Resilient Coasts and Estuaries Act of 2025
The Resilient Coasts and Estuaries Act of 2025 would overhaul and expand the Coastal Zone Management Act framework to boost coastal and estuarine resilience. It creates a Coastal and Estuarine Resilience and Restoration Program within the Secretary of Commerce (largely NOAA) that works with states, regional governments, the National Estuarine Research Reserves (NERR) system, and eligible NGOs to protect high-value coastal lands, restore degraded areas to more natural states, and help communities adapt to climate change and sea-level rise. The bill emphasizes prioritizing lands that can be effectively managed, benefit economically disadvantaged communities, and contribute to climate resilience, including long-term carbon storage and inland migration of ecosystems. In addition, the bill significantly expands the NERR System: designates at least 5 new National Estuarine Research Reserves by eight years (with initial efforts within five years), and requires prioritized siting to ensure national geographic representation and state coverage. It broadens program elements to include system-wide data management, collaborative coastal research, living laboratories, and graduate fellowships; places a stronger emphasis on place-based programs at each reserve (research, monitoring, education, stewardship, training, and community engagement, including Tribal and Indigenous communities). The bill also creates new NGO grant requirements for land acquisition, reallocates funding, updates terminology to reflect “National Estuarine Research Reserves,” and authorizes annual appropriations of $47 million for 2025–2029 to support grants under the program.
Key Points
- 1Creation of the Coastal and Estuarine Resilience and Restoration Program within the Secretary of Commerce (NOAA) to protect and restore key coastal and estuarine lands and to support shoreline migration and community resilience.

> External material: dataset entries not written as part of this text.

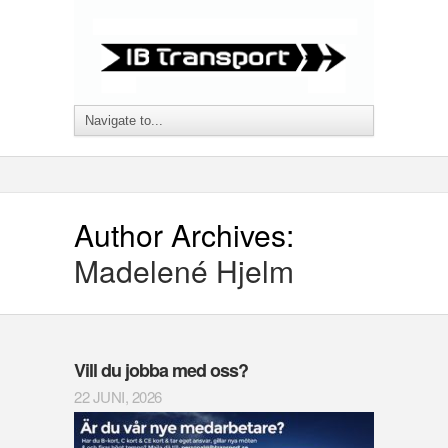
Author Archives:
Madelené Hjelm
Vill du jobba med oss?
22 JUNI, 2026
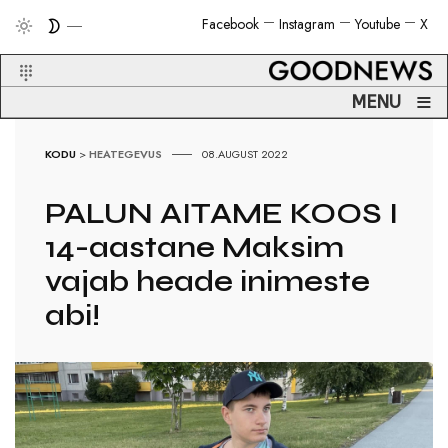
Facebook
Instagram
Youtube
X
≡
MENU
KODU
>
HEATEGEVUS
08.AUGUST 2022
PALUN AITAME KOOS I
14-aastane Maksim
vajab heade inimeste
abi!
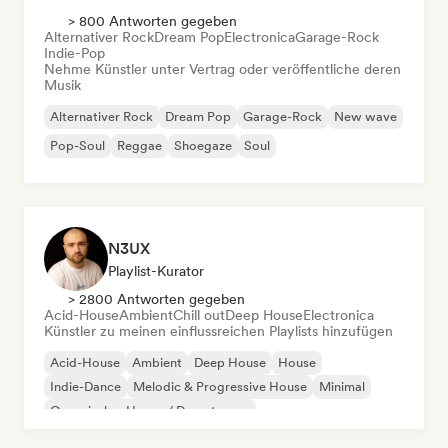
> 800 Antworten gegeben
Alternativer Rock
Dream Pop
Electronica
Garage-Rock
Indie-Pop
Nehme Künstler unter Vertrag oder veröffentliche deren
Musik
Alternativer Rock
Dream Pop
Garage-Rock
New wave
Pop-Soul
Reggae
Shoegaze
Soul
N3UX
Playlist-Kurator
> 2800 Antworten gegeben
Acid-House
Ambient
Chill out
Deep House
Electronica
Künstler zu meinen einflussreichen Playlists hinzufügen
Acid-House
Ambient
Deep House
House
Indie-Dance
Melodic & Progressive House
Minimal
Organischer House / Downtempo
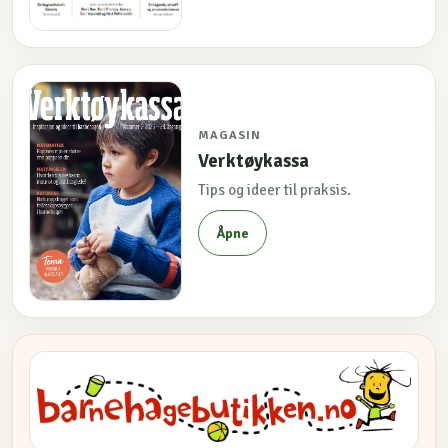
MAGASIN
Verktøykassa
Tips og ideer til praksis.
Åpne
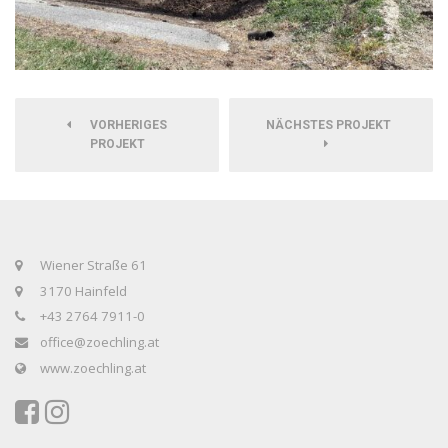
VORHERIGES
NÄCHSTES PROJEKT
PROJEKT
Wiener Straße 61
3170 Hainfeld
+43 2764 7911-0
office@zoechling.at
www.zoechling.at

- 2Expansion of the National Estuarine Research Reserve System: initiate designation of at least 5 new reserves by year 8, with priority on geographic representation and presence in each coastal state; annual reporting to Congress on progress.
- 3New system-wide and place-based program elements: centralized data management, collaborative coastal research, living laboratories, graduate fellowships, and reserve-wide place-based activities focusing on research, monitoring, education, stewardship, training, acquisition priorities, and engagement with Tribal, Indigenous, and Historic Heritage communities.

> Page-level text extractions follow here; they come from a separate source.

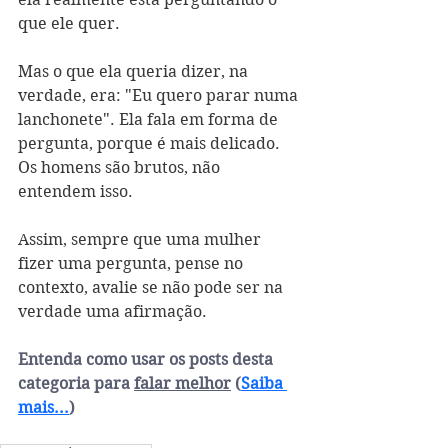
que ele quer. 
Mas o que ela queria dizer, na 
verdade, era: "Eu quero parar numa 
lanchonete". Ela fala em forma de 
pergunta, porque é mais delicado. 
Os homens são brutos, não 
entendem isso.
Assim, sempre que uma mulher 
fizer uma pergunta, pense no 
contexto, avalie se não pode ser na 
verdade uma afirmação.
Entenda como usar os posts desta 
categoria para 
falar melhor
 (
Saiba 
mais...
)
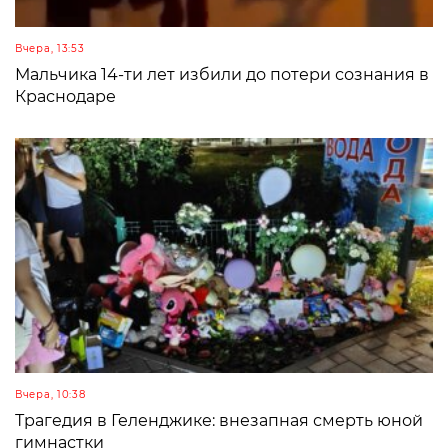
Вчера, 13:53
Мальчика 14-ти лет избили до потери сознания в
Краснодаре
Вчера, 10:38
Трагедия в Геленджике: внезапная смерть юной
гимнастки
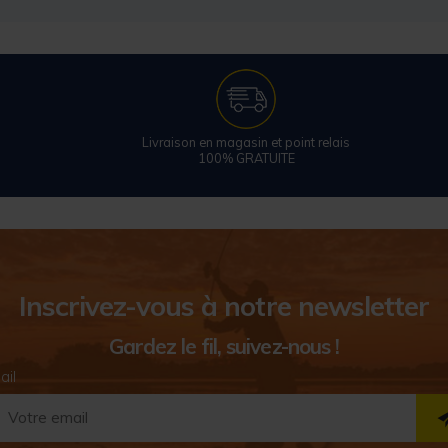
Livraison en magasin et point relais
100% GRATUITE
Inscrivez-vous à notre newsletter
Gardez le fil, suivez-nous !
ail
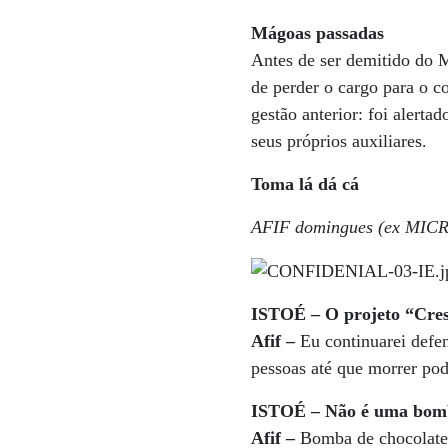
Mágoas passadas
Antes de ser demitido do 
de perder o cargo para o co
gestão anterior: foi alerta
seus próprios auxiliares.
Toma lá dá cá
AFIF domingues (ex M
ISTOÉ – O projeto “Cre
Afif –
Eu continuarei def
pessoas até que morrer po
ISTOÉ – Não é uma bomba
Afif –
Bomba de chocolate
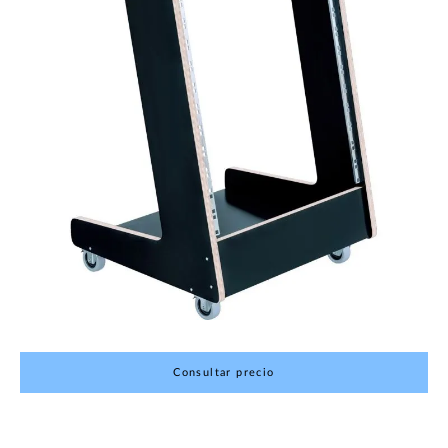
Consultar precio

- 4NGO involvement and land acquisition: NGOs may apply for grants to acquire land or interests, but must meet specific criteria (government agency support, public access or approved restricted access for ecological reasons, and deed transfer provisions to ensure future stewardship).
- 5Funding and terminology updates: authorizes $47 million annually (fiscal years 2025–2029) for grants under section 315, and updates terminology from “National Estuarine Reserve” to “National Estuarine Research Reserve” throughout the act.